Carlos finished his coffee. “The worst part is I can’t even tell her she’s wrong for being pessimistic. She knows the world’s dying, just like I know it is. I don’t–How are you supposed to give someone hope when you don’t know how to find it for them?” His voice grew louder, more frustrated. “What am I supposed to tell her if she says she doesn’t see the point in going on? What do I do if she–” The words caught in his throat, strangled, but Ryan didn’t know if Carlos had stopped them or if it was the other way around.

He stood there and said nothing, trying and failing to think of the right thing to say to make Carlos feel better, the way it always goes when you’re the only one in the room to give someone the advice they need to hear. But nothing came to his mind. All he could think about was the unfairness of it all, the rage he felt at being completely helpless to do anything to change what was coming. He should have felt sorrow for the world and all those who would die in the coming weeks, but he just felt anger.

The words came to him as if carried by the wind.

“Tell her to rage.”

Carlos glanced at him, his anger momentarily replaced with confusion. “What?”

Ryan summoned all the concentration the coffee could give him and recited the lines as best he could remember from one of his graduate classes. “Do not go gentle into that good night, / Old age should burn and rave at close of day; / Rage, rage against the dying of the light.”
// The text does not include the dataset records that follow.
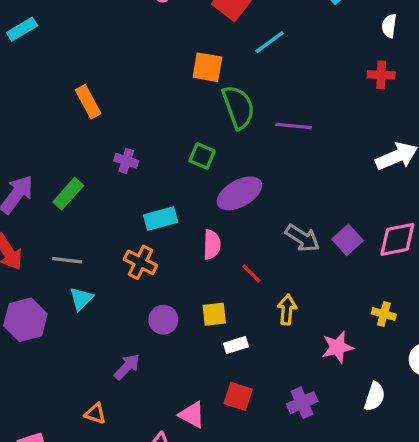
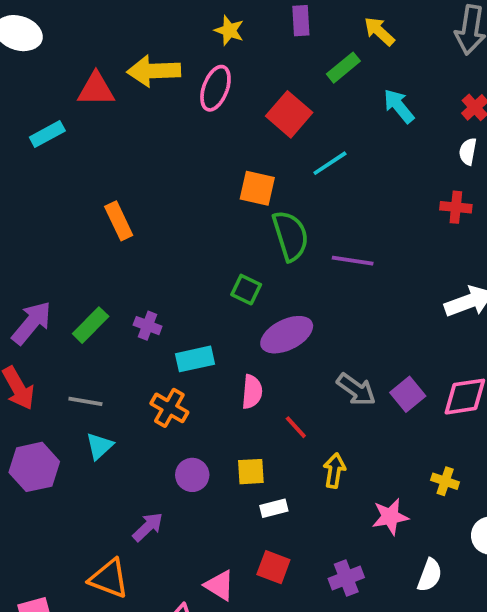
purple cross: (126, 161) -> (148, 326), moved
orange triangle: (95, 414) -> (109, 578), size x1.6

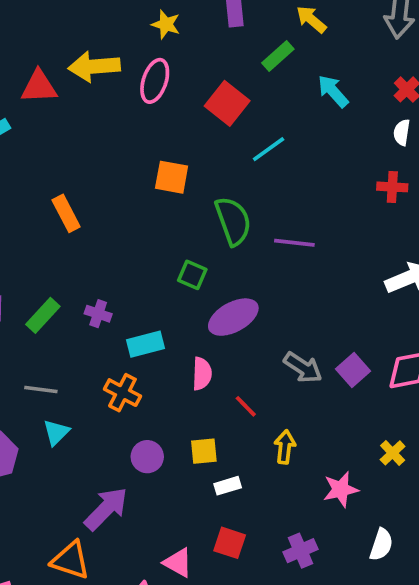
orange square: (257, 188) -> (172, 177), moved
yellow cross: (445, 481) -> (393, 453), turned 30
purple arrow: (148, 527) -> (106, 509), size x1.5

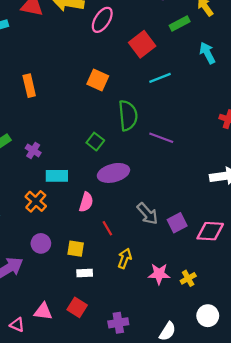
pink star: (341, 489) -> (159, 274), moved
pink triangle: (178, 563) -> (43, 311), turned -36

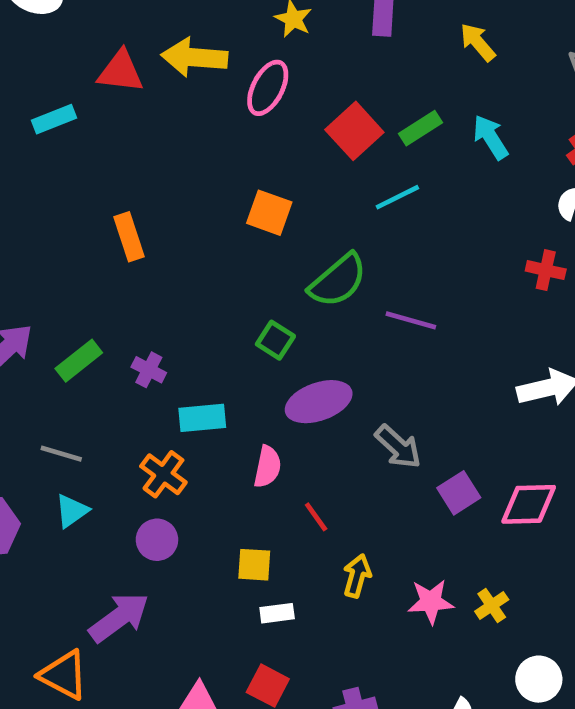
green rectangle: (180, 24) -> (421, 128), moved
green semicircle: (128, 115) -> (338, 281), turned 60
gray arrow: (147, 214) -> (398, 447), moved
purple circle: (41, 243) -> (157, 540), moved

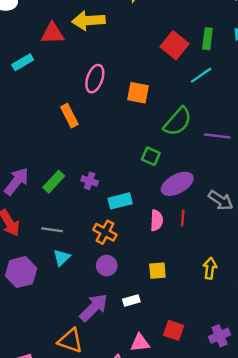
pink ellipse: (268, 88) -> (95, 79), moved
green rectangle: (421, 128) -> (207, 39), turned -42
red line: (316, 517) -> (183, 218), moved, turned 49
white rectangle: (277, 613) -> (131, 300), moved

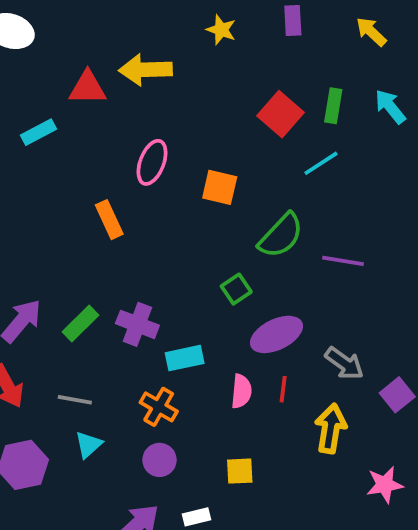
green square: (151, 156) -> (236, 289), turned 30
purple cross: (90, 181) -> (137, 324), size x1.5
yellow arrow: (210, 268) -> (331, 429), moved, size x1.4

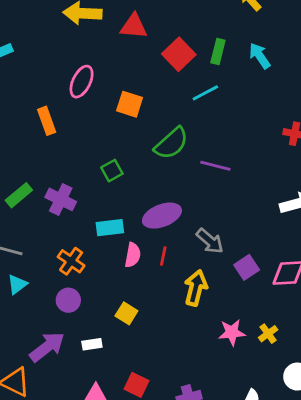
red triangle: (88, 88) -> (134, 26), moved
green square: (236, 289) -> (112, 171), moved
cyan rectangle: (185, 358) -> (110, 228), moved
yellow square: (240, 471) -> (126, 313), turned 30

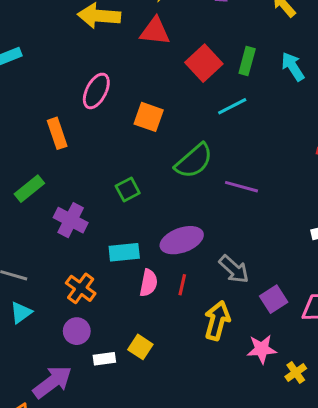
green rectangle: (19, 195) -> (29, 189), moved
pink star: (232, 332) -> (262, 349), moved
white rectangle: (92, 344) -> (104, 359), moved

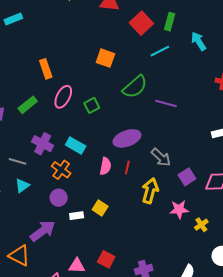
cyan arrow: (293, 67) -> (199, 41), moved
pink ellipse: (96, 91) -> (63, 97), moved
purple cross: (71, 220) -> (43, 144), moved
cyan rectangle: (124, 252) -> (76, 146), moved, turned 36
A moment passed, the wind taking the words back into the night like some kind of Muse that had other places to be. “She’ll like that.” Carlos said, his expression softer. “It’s one of her favorite movies,” 

Ryan blinked. “Movie?”

“Yeah, that’s from the sci-fi one with McConaughey, right?”

“No, I’m pretty sure that was from Dylan Thomas.”

“The singer?”

“The poet.”

Carlos frowned. “You sure?”

“I’ve got about twenty thousand in student loan debt I’m willing to bet on it.” Ryan froze, his eyes growing wide. “Oh my God.”

“What?”

“I’m not in debt anymore.”

A loud wheeze of laughter escaped from Carlos, the sound somehow making the fire seem a little warmer. “I guess there really is a bright side to everything.”
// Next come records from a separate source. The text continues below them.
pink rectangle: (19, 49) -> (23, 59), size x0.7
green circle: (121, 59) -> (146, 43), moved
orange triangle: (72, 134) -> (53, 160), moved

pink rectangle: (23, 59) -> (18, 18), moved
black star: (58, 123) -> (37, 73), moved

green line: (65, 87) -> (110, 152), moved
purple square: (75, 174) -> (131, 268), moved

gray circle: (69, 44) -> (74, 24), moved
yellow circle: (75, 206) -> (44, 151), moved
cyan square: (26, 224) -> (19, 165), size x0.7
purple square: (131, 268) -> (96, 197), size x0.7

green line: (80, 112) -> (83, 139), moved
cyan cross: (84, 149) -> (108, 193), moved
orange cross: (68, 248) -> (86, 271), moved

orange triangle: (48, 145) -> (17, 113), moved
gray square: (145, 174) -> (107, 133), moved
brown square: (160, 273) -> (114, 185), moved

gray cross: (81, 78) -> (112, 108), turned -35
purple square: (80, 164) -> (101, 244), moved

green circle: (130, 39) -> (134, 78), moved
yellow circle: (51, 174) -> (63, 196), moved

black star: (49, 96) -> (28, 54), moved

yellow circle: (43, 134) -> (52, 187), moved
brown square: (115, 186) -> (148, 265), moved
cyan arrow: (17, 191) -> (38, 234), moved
Ryan finished the rest of his coffee, wishing the hot liquid would burn away the feelings that still lingered inside him, feelings that the laughter had tamped down but not eradicated. He knew they were still there, waiting for a break in conversation or a moment of silence to start creeping back up like cockroaches waiting for the light to turn off.

 “OK, new rule,” he said, placing his empty cup by the thermos. “No more sad talk. It’s too damn cold for that.”

Carlos held his hands over the fire and nodded. “Good rule.”

The two of them stared silently over the quiet town and watched for something to happen.

Not far to the south, the first snowflakes began to fall.